Игрушек у меня не было, да я их и не любила. Но однажды мамина подруга Шалимова привезла мне изумительную куклу — белокурую красавицу с закрывающимися глазами. Как только мои глаза встретились с кротким неподвижным взглядом, я влюбилась в нее сразу и надолго. Я поняла, что передо мною не просто кукла, а заколдованная принцесса. /…/

В голодные годы мама учительствовала в большом мордовском селе Хлыстовка, и мои детские воспоминания связаны главным образом с ним. В этом бедном мордовском селе мы жили с мамой несколько лет. Второй раз мама поехала в Хлыстовку, когда мне было лет семь. /…/ Мы жили в школе — неуютном, холодном здании, стоящем неподалеку от церкви. В школе было три класса. Одна комната для учителей. Дети приходили в школу в лаптях, холщовых домотканых рубашках.

Комната, в которой мы жили, была отделена от класса тонкой дощатой переборкой. И, слыша, как мама объясняла школьникам урок, я вместе с ними усваивала премудрости букв и цифр. В семь лет я уже свободно читала и писала, а в восемь написала свое первое стихотворение, посвященное дню урожая. Первое стихотворение на мордовском языке.

Вокруг Хлыстовки конопляники. В них я входила, как в лес, без боязни заблудиться — тропки были отчетливыми, круто утоптанными. Народный дом. Запах новых учебников. Тетради из серой бумаги. Какао и маисовая каша… Ребят кормили в школе. Кашу ели, от какао многие отказывались. Детская память сохраняет лишь самое стержневое. Хорошо помню даже смерть Владимира Ильича. Мама вела урок, когда пришли из сельсовета и сказали.

Большую часть своего времени я проводила в обществе тети Феклы Патяй, старой девы, окруженной ореолом таинственности, которая считалась лучшей плакальщицей в округе. Никто лучше нее не мог придумать плаканье-припевание по умершему, заговаривать болезни, никто не имел дара такого мудрого совета. Истовая христианская вера уживалась в ней с языческим знахарством. В молодости она совершила паломничество в Иерусалим. Высокая, костлявая, напоминающая Дон Кихота со старинной гравюры, — она вызывала во мне удивление, а иногда и страх. Зимними вечерами при жалком свете коптилки, когда мы оставались с ней вдвоем (а это бывало часто, так как моя мама все свое время отдавала общественной работе.
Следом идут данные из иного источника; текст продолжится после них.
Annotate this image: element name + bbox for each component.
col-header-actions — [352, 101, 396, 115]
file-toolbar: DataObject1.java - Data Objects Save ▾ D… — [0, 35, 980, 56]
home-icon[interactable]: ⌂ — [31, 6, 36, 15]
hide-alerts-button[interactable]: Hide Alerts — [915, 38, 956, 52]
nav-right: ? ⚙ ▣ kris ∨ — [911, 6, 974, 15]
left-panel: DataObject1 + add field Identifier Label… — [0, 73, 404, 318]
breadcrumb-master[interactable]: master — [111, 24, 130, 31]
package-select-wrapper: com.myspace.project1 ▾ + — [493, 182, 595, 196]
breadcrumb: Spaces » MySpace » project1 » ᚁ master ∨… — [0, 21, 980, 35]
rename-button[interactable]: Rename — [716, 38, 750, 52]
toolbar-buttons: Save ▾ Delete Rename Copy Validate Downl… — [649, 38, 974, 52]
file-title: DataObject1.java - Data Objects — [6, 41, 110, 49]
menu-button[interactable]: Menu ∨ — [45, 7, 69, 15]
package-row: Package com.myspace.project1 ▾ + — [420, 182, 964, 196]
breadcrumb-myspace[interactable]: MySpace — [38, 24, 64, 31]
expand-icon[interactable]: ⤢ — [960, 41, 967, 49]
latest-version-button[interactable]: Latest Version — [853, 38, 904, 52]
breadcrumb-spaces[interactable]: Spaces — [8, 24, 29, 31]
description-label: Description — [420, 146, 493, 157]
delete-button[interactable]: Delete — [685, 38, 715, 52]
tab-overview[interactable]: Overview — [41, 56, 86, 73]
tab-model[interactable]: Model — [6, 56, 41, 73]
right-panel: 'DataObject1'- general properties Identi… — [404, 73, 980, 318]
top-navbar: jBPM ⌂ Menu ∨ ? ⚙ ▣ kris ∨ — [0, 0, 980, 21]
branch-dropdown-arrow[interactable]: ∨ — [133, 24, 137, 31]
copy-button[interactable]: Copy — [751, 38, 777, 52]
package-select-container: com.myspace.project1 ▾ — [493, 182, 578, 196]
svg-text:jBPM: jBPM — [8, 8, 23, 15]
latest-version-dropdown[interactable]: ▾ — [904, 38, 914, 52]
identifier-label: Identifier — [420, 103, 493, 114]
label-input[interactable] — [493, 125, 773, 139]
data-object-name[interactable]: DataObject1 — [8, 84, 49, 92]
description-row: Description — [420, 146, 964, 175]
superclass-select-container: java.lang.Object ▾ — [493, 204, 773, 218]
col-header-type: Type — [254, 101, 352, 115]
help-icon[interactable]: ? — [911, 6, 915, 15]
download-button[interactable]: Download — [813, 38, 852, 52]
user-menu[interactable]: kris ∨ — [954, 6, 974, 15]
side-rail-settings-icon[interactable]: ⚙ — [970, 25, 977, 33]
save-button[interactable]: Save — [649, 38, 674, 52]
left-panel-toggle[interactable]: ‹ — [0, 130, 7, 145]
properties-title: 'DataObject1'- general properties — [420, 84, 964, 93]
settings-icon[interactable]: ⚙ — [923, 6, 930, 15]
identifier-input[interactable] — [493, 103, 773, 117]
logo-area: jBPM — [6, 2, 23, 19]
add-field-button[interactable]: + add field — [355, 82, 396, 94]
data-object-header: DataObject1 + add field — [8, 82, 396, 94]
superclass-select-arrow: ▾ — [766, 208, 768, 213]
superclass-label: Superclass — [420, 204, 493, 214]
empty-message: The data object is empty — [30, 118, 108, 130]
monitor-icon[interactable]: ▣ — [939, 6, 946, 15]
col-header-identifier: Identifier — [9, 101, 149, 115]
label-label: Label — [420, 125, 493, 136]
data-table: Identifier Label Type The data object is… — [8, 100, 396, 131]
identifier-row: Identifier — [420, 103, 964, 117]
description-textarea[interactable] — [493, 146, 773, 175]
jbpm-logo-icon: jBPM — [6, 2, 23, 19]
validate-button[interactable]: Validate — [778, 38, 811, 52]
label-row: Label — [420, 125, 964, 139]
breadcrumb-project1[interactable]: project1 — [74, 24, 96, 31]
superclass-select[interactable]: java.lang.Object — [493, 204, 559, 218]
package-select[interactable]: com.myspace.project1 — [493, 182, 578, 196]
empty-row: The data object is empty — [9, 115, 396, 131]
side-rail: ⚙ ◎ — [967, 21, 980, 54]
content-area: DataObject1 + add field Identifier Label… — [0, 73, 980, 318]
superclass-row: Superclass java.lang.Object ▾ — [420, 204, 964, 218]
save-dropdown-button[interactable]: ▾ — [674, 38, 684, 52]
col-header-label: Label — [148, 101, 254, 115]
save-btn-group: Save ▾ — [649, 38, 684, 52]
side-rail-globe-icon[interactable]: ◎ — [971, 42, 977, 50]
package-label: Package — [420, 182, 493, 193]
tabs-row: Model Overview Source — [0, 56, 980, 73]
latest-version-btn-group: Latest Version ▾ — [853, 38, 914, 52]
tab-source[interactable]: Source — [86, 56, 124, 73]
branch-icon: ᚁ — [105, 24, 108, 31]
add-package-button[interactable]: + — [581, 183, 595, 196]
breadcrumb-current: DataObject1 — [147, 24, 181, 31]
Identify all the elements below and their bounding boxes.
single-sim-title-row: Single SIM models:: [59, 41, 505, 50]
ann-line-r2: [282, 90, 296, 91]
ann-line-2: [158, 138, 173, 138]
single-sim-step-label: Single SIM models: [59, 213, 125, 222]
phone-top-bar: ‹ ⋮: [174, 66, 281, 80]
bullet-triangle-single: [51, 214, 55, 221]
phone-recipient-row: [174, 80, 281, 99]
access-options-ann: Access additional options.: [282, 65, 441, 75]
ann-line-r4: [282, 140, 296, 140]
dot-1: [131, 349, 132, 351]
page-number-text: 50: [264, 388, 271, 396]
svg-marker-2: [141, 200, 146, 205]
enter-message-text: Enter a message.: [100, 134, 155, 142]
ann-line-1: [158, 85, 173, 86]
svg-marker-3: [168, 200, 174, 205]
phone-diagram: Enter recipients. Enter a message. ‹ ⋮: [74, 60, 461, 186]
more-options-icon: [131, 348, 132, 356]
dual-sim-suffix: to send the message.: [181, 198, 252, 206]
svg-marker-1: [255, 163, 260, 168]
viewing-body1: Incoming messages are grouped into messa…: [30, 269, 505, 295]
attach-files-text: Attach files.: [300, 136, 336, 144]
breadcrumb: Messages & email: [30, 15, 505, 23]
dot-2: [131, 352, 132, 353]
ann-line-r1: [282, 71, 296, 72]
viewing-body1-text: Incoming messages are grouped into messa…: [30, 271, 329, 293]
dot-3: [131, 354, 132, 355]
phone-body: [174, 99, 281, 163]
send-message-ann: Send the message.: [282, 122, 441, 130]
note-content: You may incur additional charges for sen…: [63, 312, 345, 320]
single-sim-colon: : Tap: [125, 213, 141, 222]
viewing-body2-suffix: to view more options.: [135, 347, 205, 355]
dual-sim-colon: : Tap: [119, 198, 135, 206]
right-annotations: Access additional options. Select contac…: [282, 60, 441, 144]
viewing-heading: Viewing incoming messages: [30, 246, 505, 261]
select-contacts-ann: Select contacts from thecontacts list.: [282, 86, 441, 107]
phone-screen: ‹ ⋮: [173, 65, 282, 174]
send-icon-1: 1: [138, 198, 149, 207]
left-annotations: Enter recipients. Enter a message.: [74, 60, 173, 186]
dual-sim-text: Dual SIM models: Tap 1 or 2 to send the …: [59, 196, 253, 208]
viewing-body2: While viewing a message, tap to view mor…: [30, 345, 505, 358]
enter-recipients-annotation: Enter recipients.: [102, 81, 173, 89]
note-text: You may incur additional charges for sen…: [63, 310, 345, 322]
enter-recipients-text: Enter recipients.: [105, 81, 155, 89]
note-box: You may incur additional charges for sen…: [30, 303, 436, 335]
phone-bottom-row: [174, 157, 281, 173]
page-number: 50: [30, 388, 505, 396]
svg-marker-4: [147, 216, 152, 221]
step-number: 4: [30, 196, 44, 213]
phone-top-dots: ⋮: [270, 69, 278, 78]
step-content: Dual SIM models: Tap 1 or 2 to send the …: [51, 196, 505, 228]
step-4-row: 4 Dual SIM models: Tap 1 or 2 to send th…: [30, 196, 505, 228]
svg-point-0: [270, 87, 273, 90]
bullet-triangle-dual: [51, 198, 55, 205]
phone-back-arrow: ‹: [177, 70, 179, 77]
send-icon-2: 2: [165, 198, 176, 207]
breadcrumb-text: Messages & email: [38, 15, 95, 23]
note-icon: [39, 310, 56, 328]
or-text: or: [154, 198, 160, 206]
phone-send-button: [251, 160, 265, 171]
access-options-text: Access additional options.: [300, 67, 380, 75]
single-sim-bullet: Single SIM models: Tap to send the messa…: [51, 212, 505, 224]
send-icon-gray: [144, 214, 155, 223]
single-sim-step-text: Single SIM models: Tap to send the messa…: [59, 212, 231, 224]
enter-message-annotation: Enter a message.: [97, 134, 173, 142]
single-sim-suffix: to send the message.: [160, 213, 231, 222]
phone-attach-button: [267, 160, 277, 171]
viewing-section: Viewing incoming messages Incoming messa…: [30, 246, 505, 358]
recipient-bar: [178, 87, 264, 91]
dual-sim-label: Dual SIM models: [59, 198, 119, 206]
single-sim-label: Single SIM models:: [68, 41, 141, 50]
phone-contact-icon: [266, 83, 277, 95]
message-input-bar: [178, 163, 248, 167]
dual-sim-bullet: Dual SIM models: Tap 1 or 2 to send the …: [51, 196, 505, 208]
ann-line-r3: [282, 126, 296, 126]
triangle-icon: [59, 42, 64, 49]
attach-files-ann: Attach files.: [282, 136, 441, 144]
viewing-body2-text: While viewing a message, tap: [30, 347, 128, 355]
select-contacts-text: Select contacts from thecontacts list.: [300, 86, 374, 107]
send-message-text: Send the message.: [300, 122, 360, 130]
Днем она учила детей, а по вечерам уходила в народный дом — учила грамоте взрослых, ставила спектакли, участвовала в работе кружков), — Фекла Патяй рассказывала мне необыкновенные истории из книги «Жития святых», и мне казалось, что она говорит о своих односельчанах, так просто и обыденно выглядели их подвиги. Или же (это бывало, когда в селе кто-либо умирал или собирался умереть), распустив свои тоненькие седые косички, она начинала импровизировать надгробный плач. Тень качалась из стороны в сторону, а я прижималась к стене, боясь пошелохнуться — такой страх охватывал меня в эти минуты… Свои плачи она сочиняла и репетировала при мне. Вои, траурные плачи она обновляла по своему усмотрению, использовала их как канву, украшая узорами своей фантазии… Она сочиняла их вслух, обновляла и дополняла, сообщая им убедительность и взволнованность, вплетала в них действительные имена, события и характеристику из жизни умершего… /…/ На моих глазах совершалось чудо творчества — и я это понимала, хотя мне было жутко порой слушать эти заунывные, хватающие за душу песни… Это была наша с Феклой тайна: моя мама ничего не знала об этом… Фекла Патяй очень любила меня и хотела, чтобы я была здорова и удачлива. Для этого она дарила наговоренные ладанки, а когда я заболевала, то тайком от матери врачевала своими средствами: протаскивала через дугу, поила с уголка, сбрызгивала святой водой. Она утверждала, что эта вода принесена ей с реки Иорзел.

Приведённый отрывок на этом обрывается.